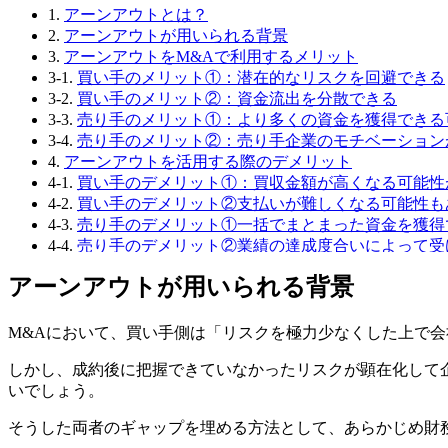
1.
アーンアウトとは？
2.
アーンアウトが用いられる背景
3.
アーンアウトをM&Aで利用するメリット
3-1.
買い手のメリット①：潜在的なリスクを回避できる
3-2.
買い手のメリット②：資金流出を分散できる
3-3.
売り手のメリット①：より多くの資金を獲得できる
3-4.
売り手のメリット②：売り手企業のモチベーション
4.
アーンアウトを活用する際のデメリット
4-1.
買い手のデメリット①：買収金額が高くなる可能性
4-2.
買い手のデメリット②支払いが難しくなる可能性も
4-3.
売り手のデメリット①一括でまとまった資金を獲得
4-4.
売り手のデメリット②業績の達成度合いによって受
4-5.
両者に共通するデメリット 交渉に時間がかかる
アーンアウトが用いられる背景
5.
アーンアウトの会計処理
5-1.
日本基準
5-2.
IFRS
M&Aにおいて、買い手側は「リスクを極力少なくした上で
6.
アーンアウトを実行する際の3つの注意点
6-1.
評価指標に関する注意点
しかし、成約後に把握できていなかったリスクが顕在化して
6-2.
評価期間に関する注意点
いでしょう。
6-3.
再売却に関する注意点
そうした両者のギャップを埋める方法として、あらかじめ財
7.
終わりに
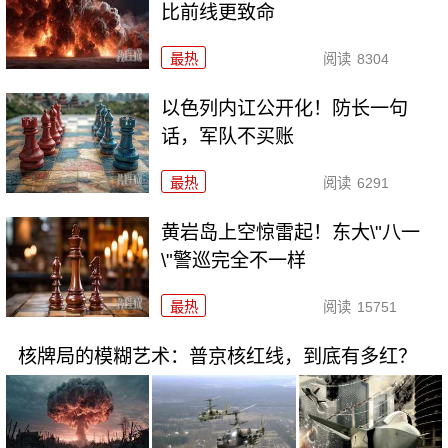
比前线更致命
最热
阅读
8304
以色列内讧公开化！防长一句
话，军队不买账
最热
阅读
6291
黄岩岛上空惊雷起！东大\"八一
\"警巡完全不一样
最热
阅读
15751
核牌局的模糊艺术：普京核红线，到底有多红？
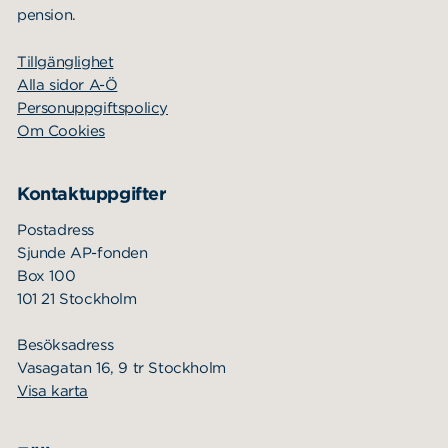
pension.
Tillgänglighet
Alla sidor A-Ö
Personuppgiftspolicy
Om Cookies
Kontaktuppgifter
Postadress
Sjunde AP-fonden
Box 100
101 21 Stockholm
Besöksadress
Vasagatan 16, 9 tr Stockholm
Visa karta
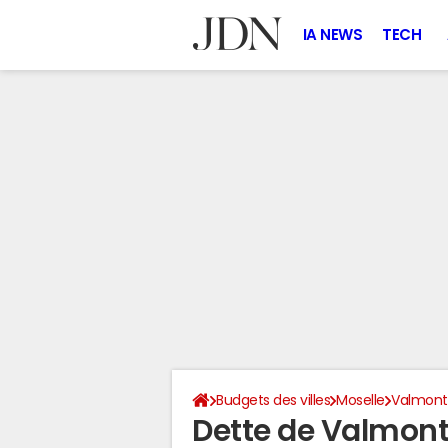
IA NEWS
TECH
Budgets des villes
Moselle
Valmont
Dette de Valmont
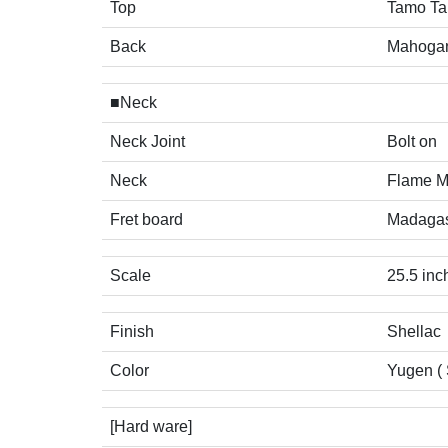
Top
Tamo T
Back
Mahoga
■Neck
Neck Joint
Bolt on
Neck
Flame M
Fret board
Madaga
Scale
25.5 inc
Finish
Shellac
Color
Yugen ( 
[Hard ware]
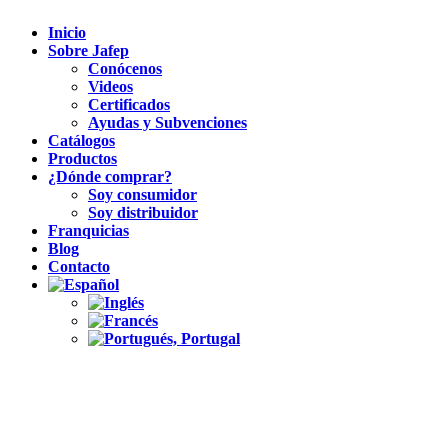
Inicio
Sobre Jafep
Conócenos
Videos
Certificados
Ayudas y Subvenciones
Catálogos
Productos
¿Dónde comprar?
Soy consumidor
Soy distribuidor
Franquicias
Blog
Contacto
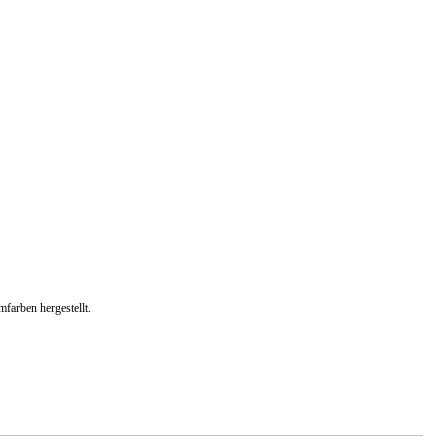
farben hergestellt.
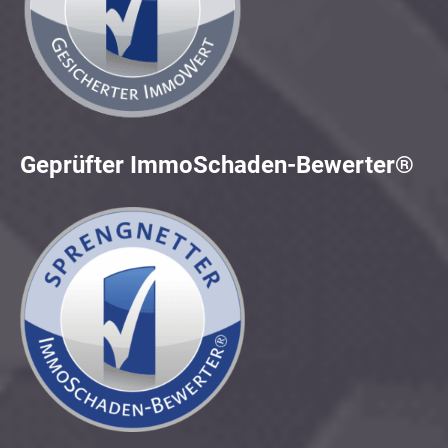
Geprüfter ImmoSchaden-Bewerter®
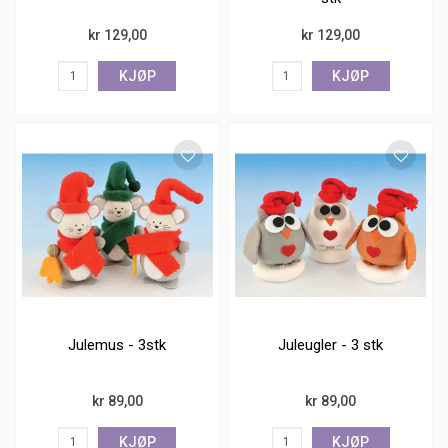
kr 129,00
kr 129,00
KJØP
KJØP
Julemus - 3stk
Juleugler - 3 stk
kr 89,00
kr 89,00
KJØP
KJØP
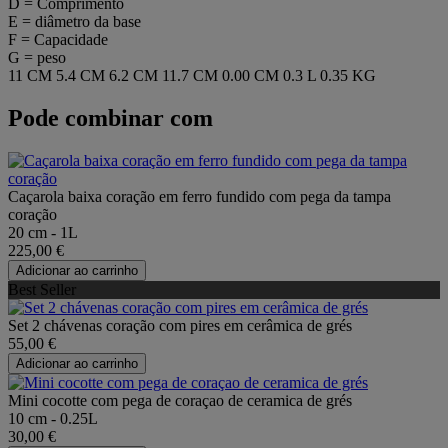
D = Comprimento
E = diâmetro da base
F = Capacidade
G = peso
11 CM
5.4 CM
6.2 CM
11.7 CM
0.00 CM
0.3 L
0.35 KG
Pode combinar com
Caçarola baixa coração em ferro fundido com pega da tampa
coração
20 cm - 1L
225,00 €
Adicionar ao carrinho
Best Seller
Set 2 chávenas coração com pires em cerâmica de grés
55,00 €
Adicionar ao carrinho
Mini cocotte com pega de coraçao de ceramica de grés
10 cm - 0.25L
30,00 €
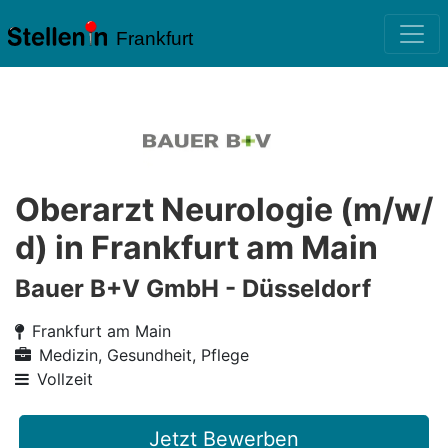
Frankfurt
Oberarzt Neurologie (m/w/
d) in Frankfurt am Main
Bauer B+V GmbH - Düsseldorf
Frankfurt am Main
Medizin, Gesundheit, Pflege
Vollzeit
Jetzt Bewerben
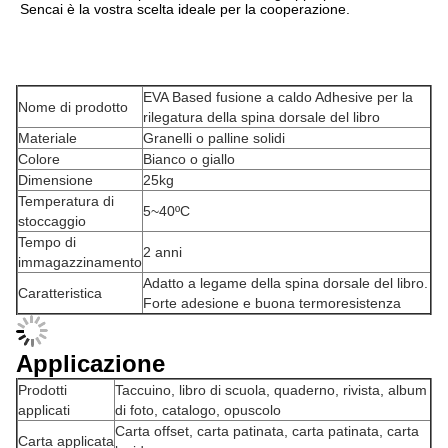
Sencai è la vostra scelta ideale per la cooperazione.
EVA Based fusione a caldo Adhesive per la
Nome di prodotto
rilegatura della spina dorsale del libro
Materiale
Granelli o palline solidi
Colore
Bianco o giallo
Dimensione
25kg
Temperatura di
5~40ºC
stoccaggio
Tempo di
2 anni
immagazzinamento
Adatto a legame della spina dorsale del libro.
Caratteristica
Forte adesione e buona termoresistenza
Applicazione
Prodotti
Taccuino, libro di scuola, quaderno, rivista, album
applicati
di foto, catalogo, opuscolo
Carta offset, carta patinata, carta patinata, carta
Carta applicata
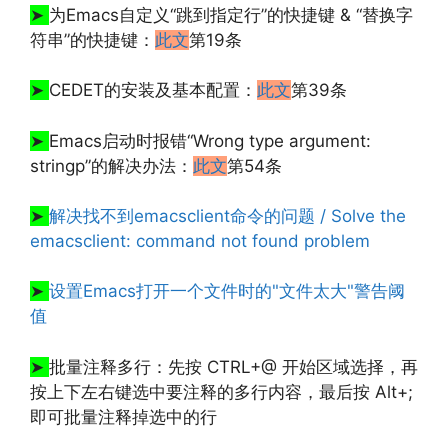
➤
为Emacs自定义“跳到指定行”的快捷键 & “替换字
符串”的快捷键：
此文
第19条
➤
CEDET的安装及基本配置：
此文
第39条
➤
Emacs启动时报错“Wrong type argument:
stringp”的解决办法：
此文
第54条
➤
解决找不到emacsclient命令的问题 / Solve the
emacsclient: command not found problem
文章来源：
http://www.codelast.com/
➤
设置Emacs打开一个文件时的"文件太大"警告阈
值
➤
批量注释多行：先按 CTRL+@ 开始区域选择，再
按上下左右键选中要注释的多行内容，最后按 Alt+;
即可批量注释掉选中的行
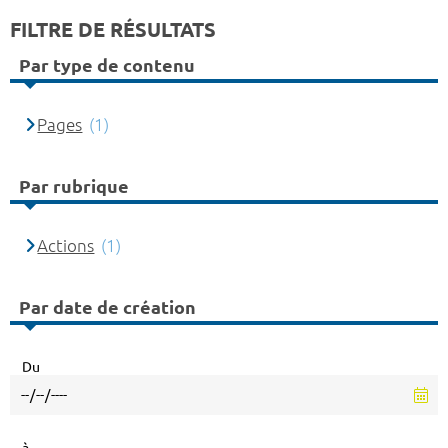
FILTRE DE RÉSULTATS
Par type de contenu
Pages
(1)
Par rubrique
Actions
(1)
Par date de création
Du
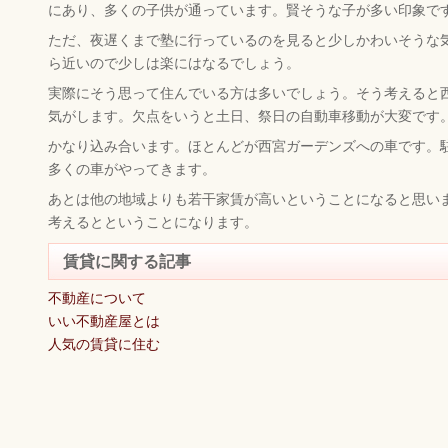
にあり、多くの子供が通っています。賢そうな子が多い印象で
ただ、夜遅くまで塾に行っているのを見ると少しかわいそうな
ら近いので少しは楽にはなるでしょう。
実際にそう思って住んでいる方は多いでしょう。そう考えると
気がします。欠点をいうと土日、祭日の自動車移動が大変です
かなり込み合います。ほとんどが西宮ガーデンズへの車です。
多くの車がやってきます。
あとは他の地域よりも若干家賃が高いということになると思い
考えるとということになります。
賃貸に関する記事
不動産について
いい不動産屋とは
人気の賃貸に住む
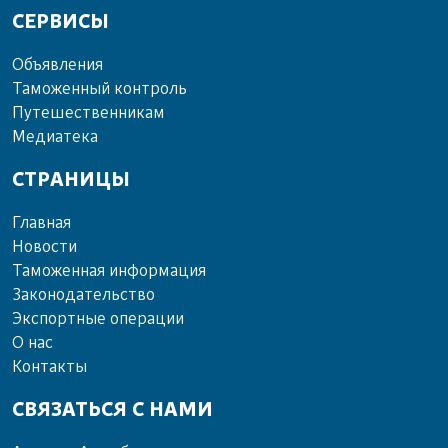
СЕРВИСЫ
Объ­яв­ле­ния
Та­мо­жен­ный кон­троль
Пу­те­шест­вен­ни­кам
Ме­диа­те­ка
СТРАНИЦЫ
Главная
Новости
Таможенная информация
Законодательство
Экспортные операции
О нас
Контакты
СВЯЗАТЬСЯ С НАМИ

----------

WHAT YOU SHOULD DO: The response should repeat every entry above exactly and include none of the pictures.

TASK RESULT:
1.
アーンアウトとは？
2.
アーンアウトが用いられる背景
3.
アーンアウトをM&Aで利用するメリット
3-1.
買い手のメリット①：潜在的なリスクを回避できる
3-2.
買い手のメリット②：資金流出を分散できる
3-3.
売り手のメリット①：より多くの資金を獲得できる
3-4.
売り手のメリット②：売り手企業のモチベーション
4.
アーンアウトを活用する際のデメリット
4-1.
買い手のデメリット①：買収金額が高くなる可能性
4-2.
買い手のデメリット②支払いが難しくなる可能性も
4-3.
売り手のデメリット①一括でまとまった資金を獲得
4-4.
売り手のデメリット②業績の達成度合いによって受
4-5.
両者に共通するデメリット 交渉に時間がかかる
アーンアウトが用いられる背景
5.
アーンアウトの会計処理
5-1.
日本基準
5-2.
IFRS
M&Aにおいて、買い手側は「リスクを極力少なくした上で
6.
アーンアウトを実行する際の3つの注意点
6-1.
評価指標に関する注意点
しかし、成約後に把握できていなかったリスクが顕在化して
6-2.
評価期間に関する注意点
いでしょう。
6-3.
再売却に関する注意点
そうした両者のギャップを埋める方法として、あらかじめ財
7.
終わりに
比前线更致命
最热
阅读
8304
以色列内讧公开化！防长一句
话，军队不买账
最热
阅读
6291
黄岩岛上空惊雷起！东大\"八一
\"警巡完全不一样
最热
阅读
15751
核牌局的模糊艺术：普京核红线，到底有多红？
pension.
Tillgänglighet
Alla sidor A-Ö
Personuppgiftspolicy
Om Cookies
Kontaktuppgifter
Postadress
Sjunde AP-fonden
Box 100
101 21 Stockholm
Besöksadress
Vasagatan 16, 9 tr Stockholm
Visa karta
IA NEWS
TECH
Budgets des villes
Moselle
Valmont
Dette de Valmont
Top
Tamo T
Back
Mahoga
■Neck
Neck Joint
Bolt on
Neck
Flame M
Fret board
Madaga
Scale
25.5 inc
Finish
Shellac
Color
Yugen ( 
[Hard ware]
Inicio
Sobre Jafep
Conócenos
Videos
Certificados
Ayudas y Subvenciones
Catálogos
Productos
¿Dónde comprar?
Soy consumidor
Soy distribuidor
Franquicias
Blog
Contacto
farben hergestellt.
Geprüfter ImmoSchaden-Bewerter®
kr 129,00
kr 129,00
KJØP
KJØP
Julemus - 3stk
Juleugler - 3 stk
kr 89,00
kr 89,00
KJØP
KJØP
D = Comprimento
E = diâmetro da base
F = Capacidade
G = peso
11 CM
5.4 CM
6.2 CM
11.7 CM
0.00 CM
0.3 L
0.35 KG
Pode combinar com
Caçarola baixa coração em ferro fundido com pega da tampa
coração
20 cm - 1L
225,00 €
Adicionar ao carrinho
Best Seller
Set 2 chávenas coração com pires em cerâmica de grés
55,00 €
Adicionar ao carrinho
Mini cocotte com pega de coraçao de ceramica de grés
10 cm - 0.25L
30,00 €
Frankfurt
Oberarzt Neurologie (m/w/
d) in Frankfurt am Main
Bauer B+V GmbH - Düsseldorf
Frankfurt am Main
Medizin, Gesundheit, Pflege
Vollzeit
Jetzt Bewerben
Sencai è la vostra scelta ideale per la cooperazione.
EVA Based fusione a caldo Adhesive per la
Nome di prodotto
rilegatura della spina dorsale del libro
Materiale
Granelli o palline solidi
Colore
Bianco o giallo
Dimensione
25kg
Temperatura di
5~40ºC
stoccaggio
Tempo di
2 anni
immagazzinamento
Adatto a legame della spina dorsale del libro.
Caratteristica
Forte adesione e buona termoresistenza
Applicazione
Prodotti
Taccuino, libro di scuola, quaderno, rivista, album
applicati
di foto, catalogo, opuscolo
Carta offset, carta patinata, carta patinata, carta
Carta applicata
➤
为Emacs自定义“跳到指定行”的快捷键 & “替换字
符串”的快捷键：
此文
第19条
➤
CEDET的安装及基本配置：
此文
第39条
➤
Emacs启动时报错“Wrong type argument:
stringp”的解决办法：
此文
第54条
➤
解决找不到emacsclient命令的问题 / Solve the
emacsclient: command not found problem
文章来源：
http://www.codelast.com/
➤
设置Emacs打开一个文件时的"文件太大"警告阈
值
➤
批量注释多行：先按 CTRL+@ 开始区域选择，再
按上下左右键选中要注释的多行内容，最后按 Alt+;
即可批量注释掉选中的行
FILTRE DE RÉSULTATS
Par type de contenu
Pages
(1)
Par rubrique
Actions
(1)
Par date de création
Du
にあり、多くの子供が通っています。賢そうな子が多い印象で
ただ、夜遅くまで塾に行っているのを見ると少しかわいそうな
ら近いので少しは楽にはなるでしょう。
実際にそう思って住んでいる方は多いでしょう。そう考えると
気がします。欠点をいうと土日、祭日の自動車移動が大変です
かなり込み合います。ほとんどが西宮ガーデンズへの車です。
多くの車がやってきます。
あとは他の地域よりも若干家賃が高いということになると思い
考えるとということになります。
賃貸に関する記事
不動産について
いい不動産屋とは
人気の賃貸に住む
СЕРВИСЫ
Объ­яв­ле­ния
Та­мо­жен­ный кон­троль
Пу­те­шест­вен­ни­кам
Ме­диа­те­ка
СТРАНИЦЫ
Главная
Новости
Таможенная информация
Законодательство
Экспортные операции
О нас
Контакты
СВЯЗАТЬСЯ С НАМИ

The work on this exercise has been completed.